Research often introduces me to new people who become my friends and often connects me to other songs.

OOver the last fifteen years, I have collected an extensive library of cowboy and western songbooks. Books by Howard Thorp, Bob Tinsley’s “For a Cowboy Has to Sing,” John and Allen Lomax, Dick Lingenfelter and Dick Dwyer, Austin and Alta Fife, Eric van Hamersveld’s “It Was Always the Music,” Ernie Sites, Hal Leonard, Irwin Silber and Earl Robinson, Hal Cannon’s “Old Time Cowboy Songs,” Don Edwards, Alex Gordon, Ranger Doug Green, and several anthologies of American Folk Songs. Then there are such interesting titles as Glenn Ohrlin’s “The Hellbound Train,” Guy Logsdon’s “The Whorehouse Bells Were Ringing,” and Katie Lee’s “Ten Thousand Goddamn Cattle” that are a combination of history, stories, and traditional cowboy songs. I am also collecting Australian Bush Ballad music as there is quite a cowboy song tradition that has emerged from Australia.

More recently, I have begun to scour Special Collection libraries for sheet music and collections of obscure songs from the last four decades of the nineteenth century. You would be surprised how many wonderful cowboy and western songs are out there that have been completely forgotten and no one today has heard them.

I also love to listen to contemporary song writers performing their own songs. There are a number of songs in my repertoire that have been written by people who are my friends and who are still writing wonderful songs and performing. When I hear a song that appeals to me and touches my heart, I ask for the music. Sometimes it is available on a CD. Sometimes I ask for and receive the songwriter’s own sheet music.

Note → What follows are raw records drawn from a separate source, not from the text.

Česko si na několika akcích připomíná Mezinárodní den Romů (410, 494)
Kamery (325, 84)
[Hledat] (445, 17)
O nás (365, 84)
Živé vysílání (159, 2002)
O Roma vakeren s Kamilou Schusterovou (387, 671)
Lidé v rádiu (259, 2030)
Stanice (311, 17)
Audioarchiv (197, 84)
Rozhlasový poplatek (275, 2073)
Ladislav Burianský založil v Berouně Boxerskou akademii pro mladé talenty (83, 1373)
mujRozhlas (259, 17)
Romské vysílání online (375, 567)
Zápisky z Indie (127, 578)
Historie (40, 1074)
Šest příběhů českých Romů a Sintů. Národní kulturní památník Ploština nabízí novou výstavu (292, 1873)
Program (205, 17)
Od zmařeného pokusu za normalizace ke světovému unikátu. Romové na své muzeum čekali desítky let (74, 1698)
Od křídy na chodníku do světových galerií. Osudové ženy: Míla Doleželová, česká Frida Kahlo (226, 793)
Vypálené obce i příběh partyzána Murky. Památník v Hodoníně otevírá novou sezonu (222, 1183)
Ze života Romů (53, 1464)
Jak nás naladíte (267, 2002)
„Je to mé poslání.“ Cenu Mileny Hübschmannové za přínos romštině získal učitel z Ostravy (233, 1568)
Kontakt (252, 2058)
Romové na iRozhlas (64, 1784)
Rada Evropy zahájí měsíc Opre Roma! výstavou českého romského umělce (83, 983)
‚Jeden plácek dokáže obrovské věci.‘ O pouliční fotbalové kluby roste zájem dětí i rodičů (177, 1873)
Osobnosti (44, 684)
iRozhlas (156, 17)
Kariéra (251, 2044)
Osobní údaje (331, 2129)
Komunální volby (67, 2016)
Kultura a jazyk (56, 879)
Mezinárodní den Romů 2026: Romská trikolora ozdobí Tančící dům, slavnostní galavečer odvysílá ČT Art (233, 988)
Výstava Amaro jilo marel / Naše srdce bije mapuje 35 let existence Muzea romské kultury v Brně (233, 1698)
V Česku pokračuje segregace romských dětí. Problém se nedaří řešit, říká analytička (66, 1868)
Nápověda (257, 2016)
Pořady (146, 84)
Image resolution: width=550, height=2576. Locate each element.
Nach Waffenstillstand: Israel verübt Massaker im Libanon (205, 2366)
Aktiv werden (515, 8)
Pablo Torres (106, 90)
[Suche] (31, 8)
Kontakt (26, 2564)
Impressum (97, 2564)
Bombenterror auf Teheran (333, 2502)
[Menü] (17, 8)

Finally, every cowboy and western songs has a story. It is as much fun for me to investigate the story of the song as it is to learn and perform a song. The key question is: How did this song come about? So I try to find out as much about the songwriter and the context of the song as I can. I use that information to introduce the song to an audience and connect it with other historically accurate information about the era and the subject of the song as I can. Researching that information often introduces me to new people who become my friends and often connects me to other songs.